L’irrésistible coccinelle est aussi une redoutable prédatrice, dont le travail contribue à contrer l’effet des variations climatiques extrêmes sur la biodiversité. (Image: iStockphoto)Pour mieux résister aux variations climatiques extrêmes, les écosystèmes ont besoin de prédateurs. Leur présence contrebalance les effets de la température sur leurs proies. C'est ce que des chercheurs du Département de sciences biologiques de l'Université Montréal ont démontré en laboratoire en reproduisant une chaine alimentaire constituée de plants de poivron rouge, de pucerons verts du pêcher et de coccinelles.

 

«Il y a de plus en plus d'évènements climatiques extrêmes comme des vagues de chaleur, des tempêtes de neige, des inondations et des sècheresses. À l'heure actuelle, on connait peu l'incidence de ces changements brusques sur les organismes vivants et leurs interactions. La majorité des études se sont penchées sur les conséquences des changements climatiques sur les écosystèmes en utilisant des températures constantes. Nous voulions aller un peu plus loin en simulant des fluctuations de température», explique Arnaud Sentis, premier auteur de l'étude publiée dans Global Change Biology.

Pendant 10 jours, le chercheur a fait varier la température dans trois écosystèmes. Dans le premier, on trouvait uniquement des plants de poivron rouge. Le deuxième était composé de plantes et d'herbivores, en l'occurrence les pucerons. Dans le dernier, on a ajouté un prédateur, la coccinelle.

Arnaud SentisCinq conditions climatiques ont été étudiées: une température constante de 23 °C, un pic quotidien à 30 °C, un pic bihebdomadaire à 30 °C, un pic quotidien à 40 °C et un pic bihebdomadaire à 40 °C.

«Les populations de pucerons diminuaient beaucoup lorsque la température augmentait, mais demeuraient stables quand on introduisait les coccinelles dans l'écosystème», observe M. Sentis.

Les populations de pucerons sont régulées par des facteurs abiotiques, comme la température, l'humidité et le vent, et des facteurs biotiques, soit la présence de prédateurs et de nourriture. Dans ce cas-ci, la présence de prédateurs accroit le contrôle biotique des populations de pucerons et, par conséquent, affaiblit l'influence des variations climatiques sur ces insectes.
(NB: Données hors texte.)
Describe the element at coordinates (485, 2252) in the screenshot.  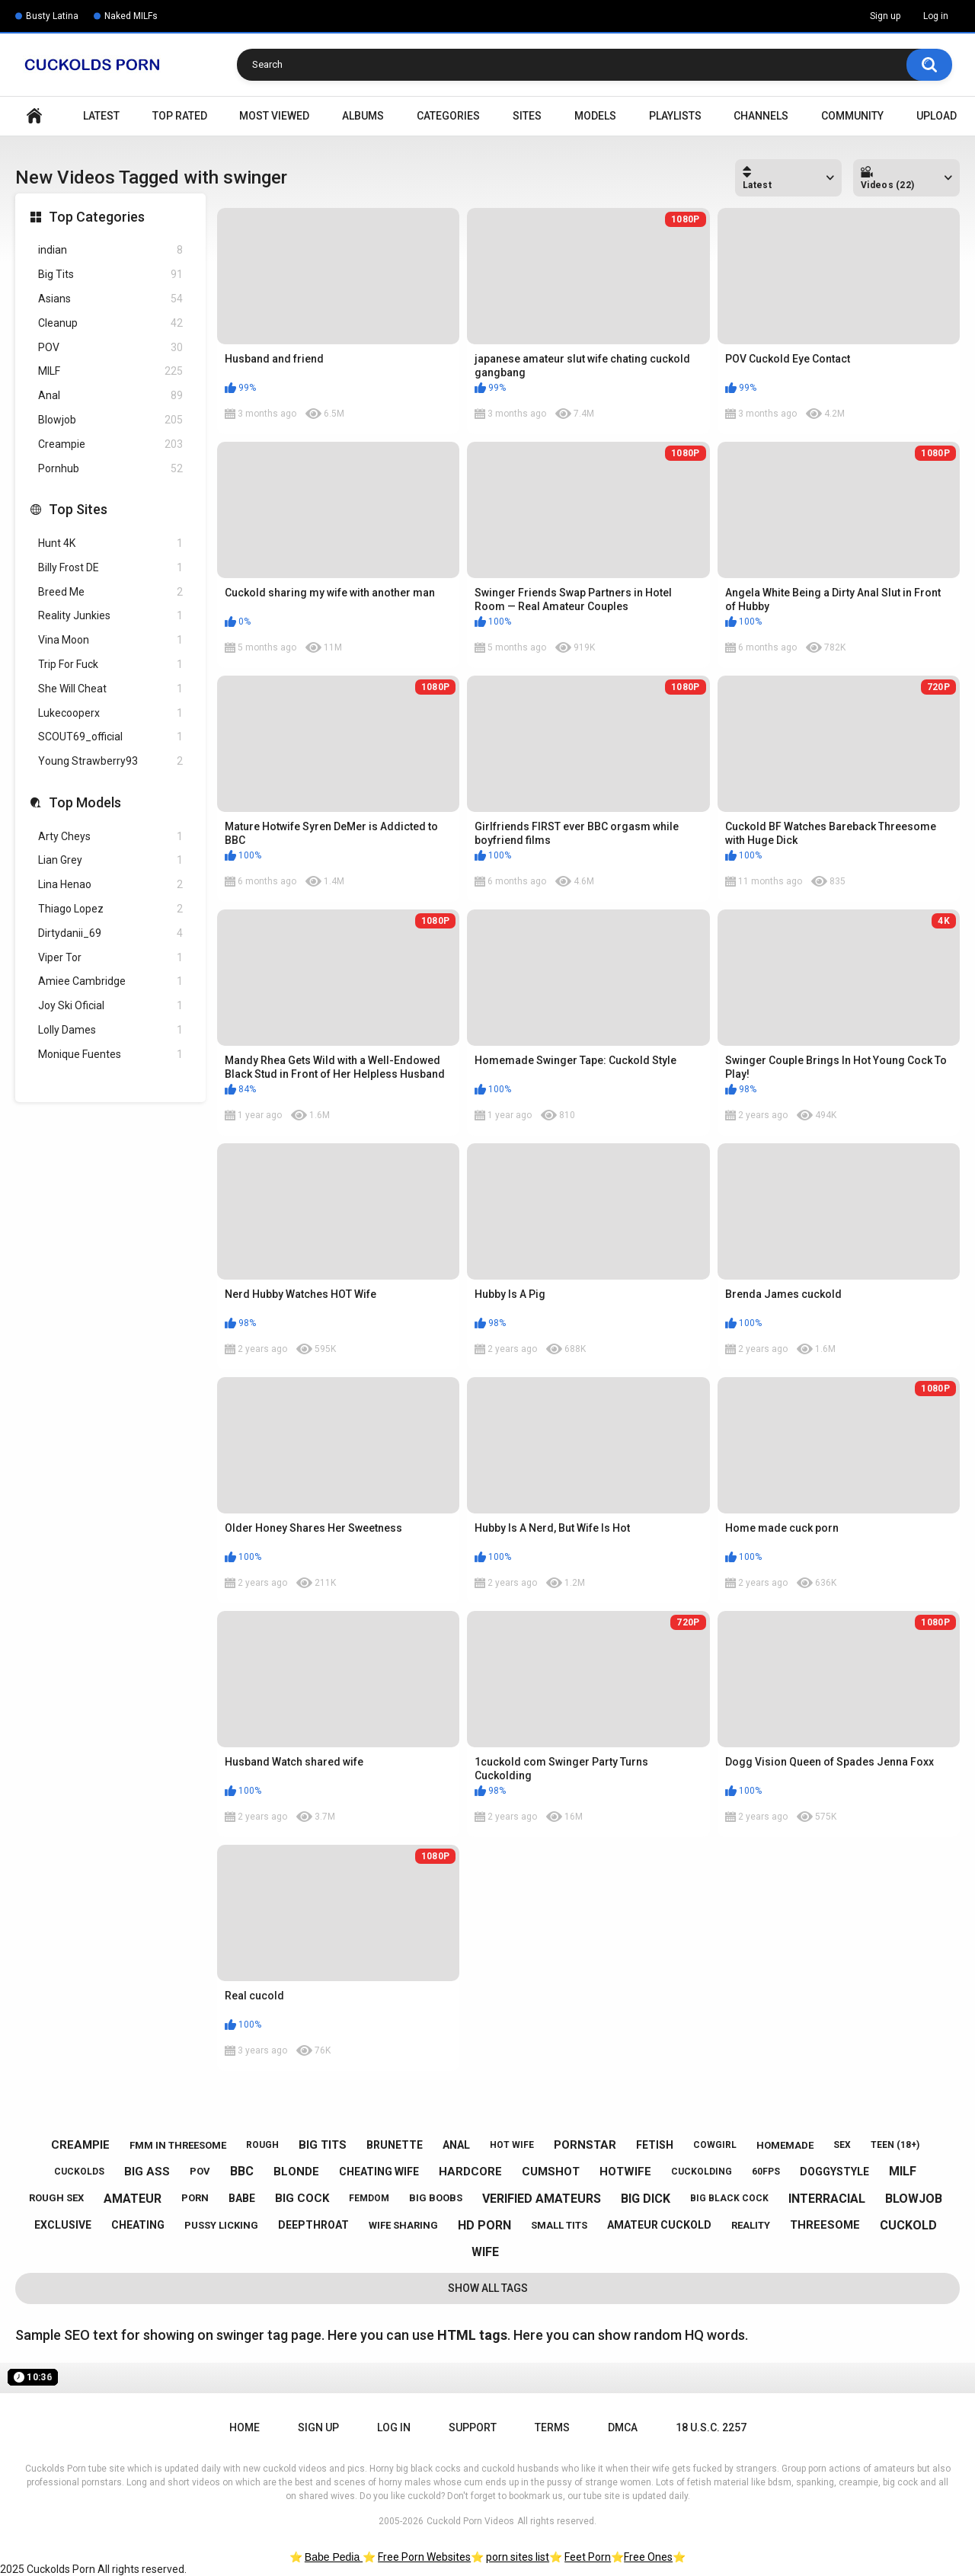 I see `wife` at that location.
«On ne s'y attendait pas, car au cours d'expériences antérieures on avait noté que les coccinelles consommaient davantage de pucerons lorsque la température s'élevait. On pensait donc que les coccinelles exacerberaient l'effet des vagues de chaleur sur les pucerons», remarque Arnaud Sentis.

Les mécanismes de défense des pucerons ont aussi souffert de la hausse de température, ajoute le chercheur. «Durant l'été, les pucerons ont généralement un mode de reproduction asexuée, c'est-à-dire qu'une femelle accouche de nymphes femelles. Ces dernières ne sont habituellement pas ailées mais, lorsque les conditions sont stressantes, comme en présence de coccinelles, les mères donnent plutôt naissance à des pucerons ailés qui peuvent alors fuir la colonie. Lorsque la température change brusquement, on remarque une baisse de production des individus ailés.»

De leur côté, les plantes et les coccinelles n'ont pas semblé incommodés par l'augmentation soudaine de chaleur. «C'est une bonne nouvelle pour les agriculteurs, qui tentent de réduire l'abondance des pucerons pour protéger leurs récoltes tout en préservant les prédateurs comme les coccinelles», signale M. Sentis.

De la coccinelle au loup

Le biologiste se dit assez confiant que son modèle puisse se répéter à l'intérieur d'autres écosystèmes. «D'autres chercheurs ont observé le même phénomène en milieu naturel, dit-il. Par exemple, des scientifiques ont montré que, en réintroduisant le loup dans le parc national de Yellowstone, les populations de charognards étaient moins sensibles aux effets d'un épisode de réchauffement causé par El Niño. Avant cette réintroduction, l'abondance des charognes dépendait des conditions climatiques tandis qu'elle est maintenant dépendante des loups.»

Arnaud Sentis a effectué cette recherche alors qu'il menait son projet de thèse sous la direction des professeurs Jacques Brodeur, de l'UdeM, et Jean-Louis Hemptinne, de l'Université de Toulouse. Il poursuit présentement un postdoctorat à l'Université de Bohême du Sud, en République tchèque, où il étudie l'action de la température et de la concentration de nourriture sur le développement d'insectes aquatiques.